La fatigue, c'est ce qu'il reste quand on est épuisé. Un sentiment de vide, d'accablement, d'exténuation. Grand historien de l'hygiène, de la santé, des pratiques et des représentations du corps, auteur d'ouvrages de référence sur l'hygiène, le viol ou l'obésité, Georges Vigarello se propose de faire l'histoire de cette sensation, du Moyen Âge à nos jours. À travers elle, il traite bien évidemment des causes. Et l'une des premières se nomme le travail. Mais pas seulement. Car on peut aussi éprouver la fatigue d'être soi en ne faisant rien, peut-être justement parce qu'on ne fait rien... La pathologie se nomme alors asthénie.
À l'aide de nombreux documents, Georges Vigarello montre combien la fatigue accompagne plus qu'on ne l'aurait imaginé les périodes de l'Histoire, quelquefois jusqu'à l'exaspération. À Provins, en 1282, le maire repousse dans la soirée la cloche annonçant la fin du labeur. Les ouvriers du textile s'en offusquent et s'insurgent. La cloche est détruite et l'édile tué. Au XVIIe siècle, Saint-Simon, qui a si bien décrit comment la fatigue de la cour prend des formes d'alanguissement, raconte le burn-out de l'administrateur Michel Chamillard, si peu éloigné de notre stress contemporain.
Avec une belle énergie, Georges Vigarello déroule une histoire plus complexe qu'il n'y paraît, jusqu'alors peu étudiée, sans doute à cause de la difficulté d'en saisir toutes les métamorphoses, la fatigue changeant d'aspect en fonction des acteurs, des cultures, des sociétés, se fragmentant dans les différents registres de l'épuisement. Plusieurs histoires s'y croisent : celles du corps, de ses représentations, des soins, celles des comportements, des structures sociales, celles aussi du travail, de la guerre, du voyage, du sport, celles enfin de la psychologie et de notre rapport avec notre propre finitude. « À une fatigue née de la résistance des choses s'ajoute une fatigue née de la résistance de soi, procès interne, personnel, voire intime. »

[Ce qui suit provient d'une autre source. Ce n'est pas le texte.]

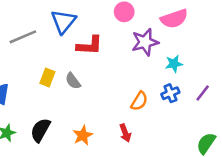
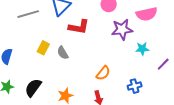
blue cross: (170, 93) -> (135, 86), moved
purple line: (203, 93) -> (163, 64), moved
orange semicircle: (139, 101) -> (103, 73), moved

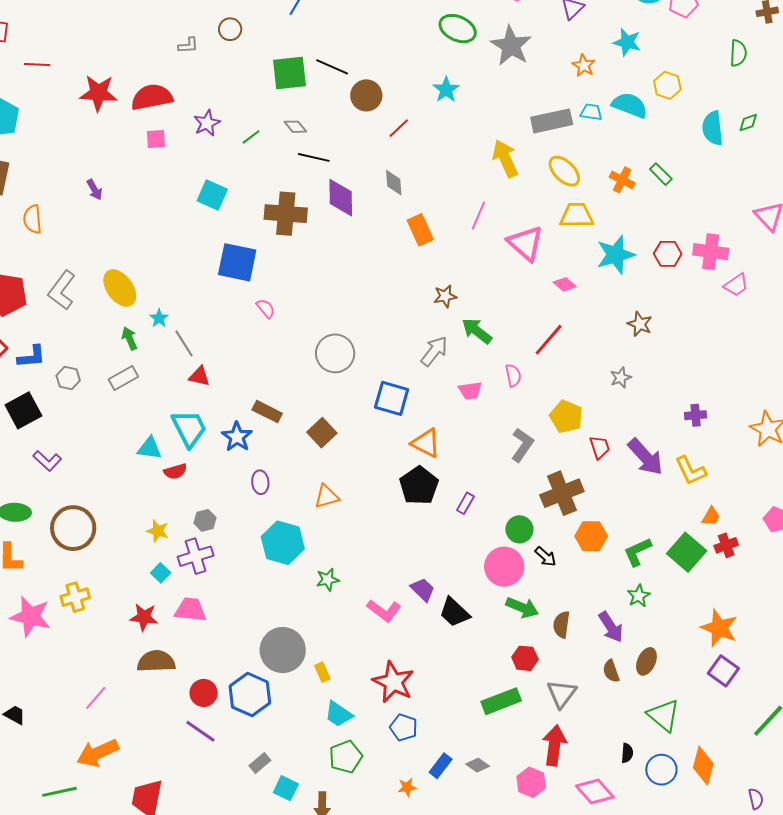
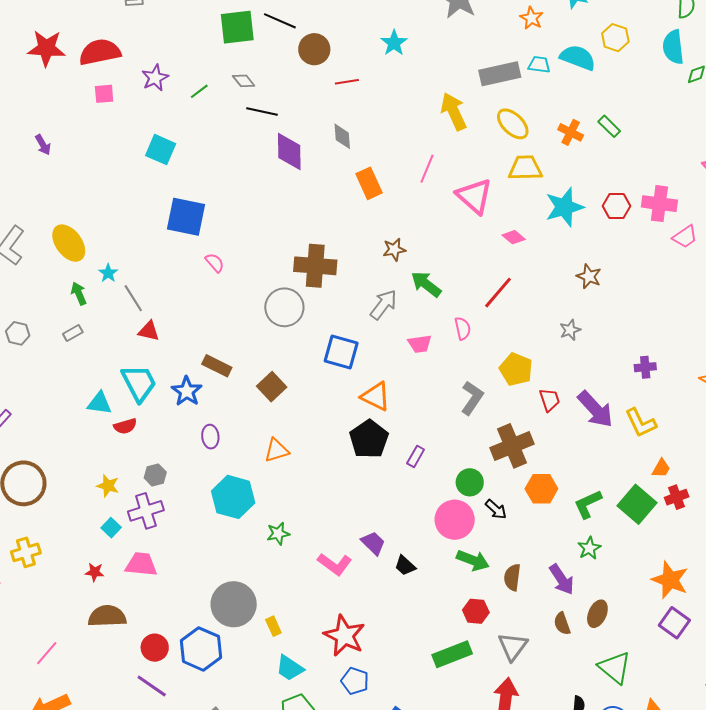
red line: (399, 128) -> (347, 82), turned 35
cyan semicircle: (713, 128) -> (673, 47), moved
brown cross: (286, 214) -> (315, 266), moved
gray rectangle: (123, 378) -> (73, 333), size x0.7
black trapezoid: (454, 612) -> (405, 566), size x0.7
red star: (144, 617) -> (95, 572), size x0.7

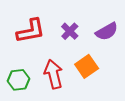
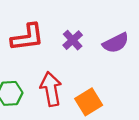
orange square: (87, 66) -> (89, 102), moved

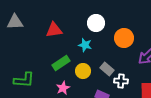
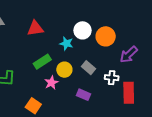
white circle: (96, 23) -> (82, 30), moved
white cross: (121, 81) -> (112, 78), moved
pink star: (63, 88) -> (51, 83), moved

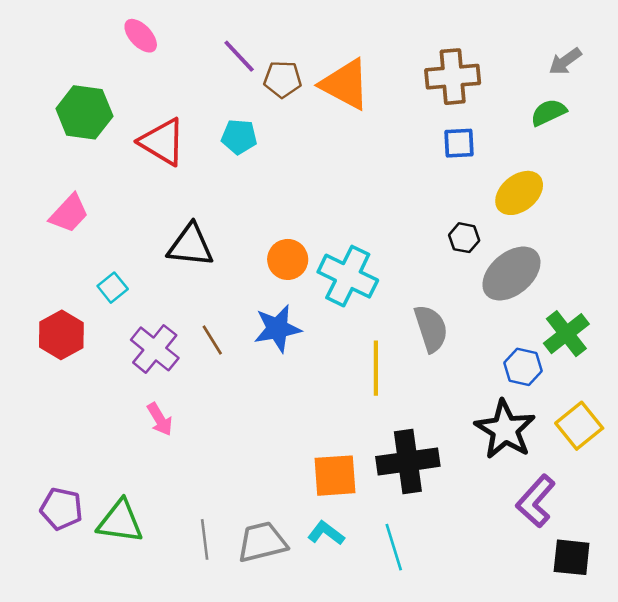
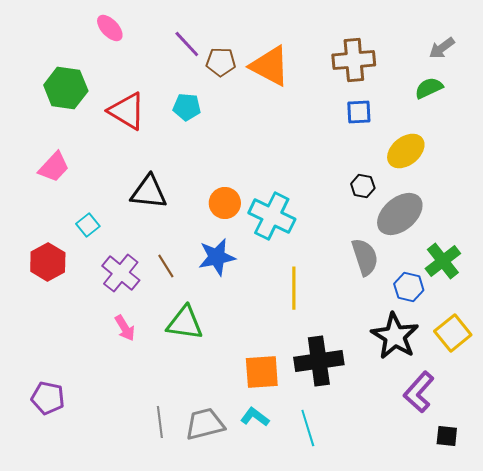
gray semicircle: (431, 328) -> (365, 257), moved
green triangle: (120, 522) -> (185, 323), moved
black square: (572, 557) -> (447, 436), size x0.7

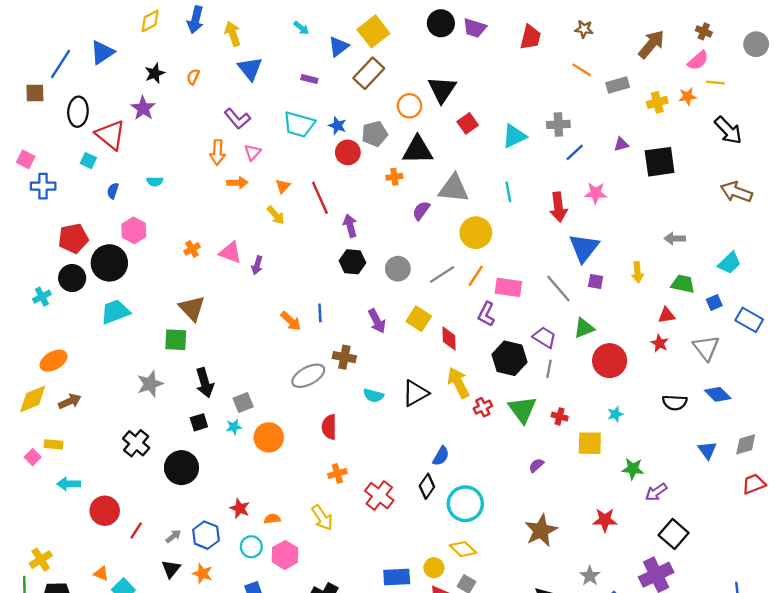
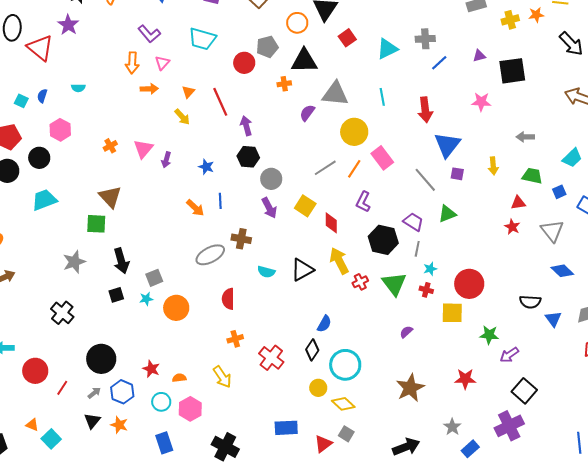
blue star: (337, 126) -> (206, 167), moved
cyan square: (88, 161) -> (21, 101), moved
pink star: (596, 193) -> (481, 102), moved
pink triangle: (230, 252) -> (143, 149), turned 50
black circle: (109, 263) -> (39, 158), size x0.7
gray circle: (398, 269) -> (271, 179), moved
pink rectangle: (508, 287) -> (382, 158), moved, turned 45
red circle: (610, 361) -> (469, 284), moved
black semicircle: (675, 402) -> (530, 302), moved
cyan star: (615, 414) -> (430, 269), moved
black circle: (181, 468) -> (101, 359), moved
yellow circle: (434, 568) -> (318, 388), moved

En dévoilant la riche palette qui va du coup de pompe à l'anéantissement, l'historien dessine un paysage inédit de la fatigue au cours des siècles où l'on repère la lassitude de la misère, le harassement des ouvriers, l'abattement à l'ère du numérique, pendant le confinement, l'éreintement des soignants au pic de la pandémie. Il montre également qu'on s'invente de nouvelles fatigues, comme on s'invente de nouveaux plaisirs, et qu'il existe aussi une bonne fatigue, celle que l'on ressent après avoir accompli sa tâche ou celle, valorisée, des sportifs qui relèvent des défis.
La matière molle de cette perte d'énergie est riche d'anecdotes et les pistes empruntées sont nombreuses selon les époques. C'est au XIXe siècle, le siècle où l'on inventa le surmenage, que la fatigue fut calculée au plus près pour mieux la contrôler. Cela reste un moment majeur de regard sur le travail et sur la manière dont le corps physique et psychique s'y engage pour en faire une « compagne familière » au quotidien. « La fatigue est au cœur de l'humain », nous dit Georges Vigarello. Une manière de nous rappeler que, sans la fatigue, la vie serait épuisante.